Mom and son on spaceship

“When we get to the planet, will life be very hard?” asked Ted.

“No, it's going to be very easy,” said Mom. “That's because of all the great stuff we have in the Huge Storage Area that you've never seen. If you open that locked door that goes to the Huge Storage Area, you will go to this gigantic area all filled with all this great stuff that will make it real easy for us when we land on the planet. But they didn't want us fooling around with any of that stuff before we land on the planet, so the door to the Huge Storage Area is locked.”

“Do you have the key, Mom?” asked Ted.

“Uh... um... it's voice activated, which means I just have to say the password, and it will open up,” said Mom. “But don't worry, I won't forget the password. Now I've been there inside the Huge Storage Area, and you wouldn't believe the things they have inside there. There's a self-assembling house in a box. We just have to press a button when we get to the planet, and we'll watch the house build itself. It will be a great big beautiful house for us all to live in.”

“What other things do they have in that Huge Storage Area, Mom?” asked Ted.

“Why you wouldn't believe it, they have a self-assembling swimming pool,” said Mom. “When we get to the planet, we'll just a press a button, and the swimming pool will assemble itself. Then there's an antigravity device you'll be able to strap on your back like a backpack. Once you have that on you, you'll be able to fly around like a bird. Then there's a big shiny truck we can use to drive all around the planet very conveniently.”

“What kind of animals do they have on the planet, Mom?” asked Ted.

“Mostly animals like the ones you've seen in your picture books,” said Mom. “Lots of horses and dogs and fluffy rabbits and adorable cuddly panda bears. They're all very gentle, and you'll have a great time playing with them.”

“Wow, I'm gonna have so much fun when we get to that planet,” said Ted.

The boy drifted off to sleep.

“You were laying it on pretty thick,” said Ted's Dad.

“I could have told him something very different,” said Mom. “I could have told him that there really is no Huge Storage Area. I could have told him that he's not really on a spaceship. I could have told him that he's on planet Earth, 100 meters underground.
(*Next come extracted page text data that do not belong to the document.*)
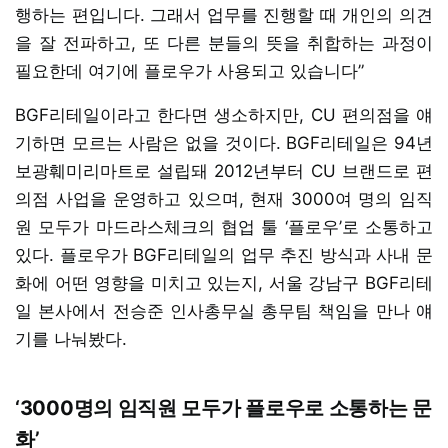
행하는 편입니다. 그래서 업무를 진행할 때 개인의 의견
을 잘 전파하고, 또 다른 분들의 뜻을 취합하는 과정이
필요한데 여기에 플로우가 사용되고 있습니다”
BGF리테일이라고 한다면 생소하지만, CU 편의점을 얘
기하면 모르는 사람은 없을 것이다. BGF리테일은 94년
보광훼미리마트로 설립돼 2012년부터 CU 브랜드로 편
의점 사업을 운영하고 있으며, 현재 3000여 명의 임직
원 모두가 마드라스체크의 협업 툴 ‘플로우’로 소통하고
있다. 플로우가 BGF리테일의 업무 추진 방식과 사내 문
화에 어떤 영향을 미치고 있는지, 서울 강남구 BGF리테
일 본사에서 전승준 인사총무실 총무팀 책임을 만나 얘
기를 나눠봤다.
‘3000명의 임직원 모두가 플로우로 소통하는 문
화’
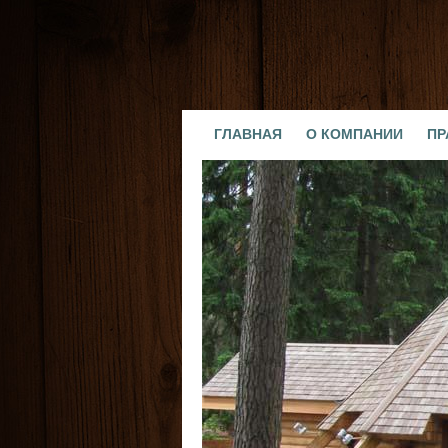
ГЛАВНАЯ
О КОМПАНИИ
ПР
I could have told him that he and his father and his mother are the last people left on Earth, because everyone else died when an asteroid hit the planet, and made the surface uninhabitable. I could have told him that we rigged up this underground shelter to look like a spaceship, to hide his young mind from the sad facts. I could have told him that we'll run out of food in six months, and that then we're all going to die. But when a little kid has only six months left to live, why ruin his short remaining time by giving him a lousy, rotten, stinking thing like the truth?”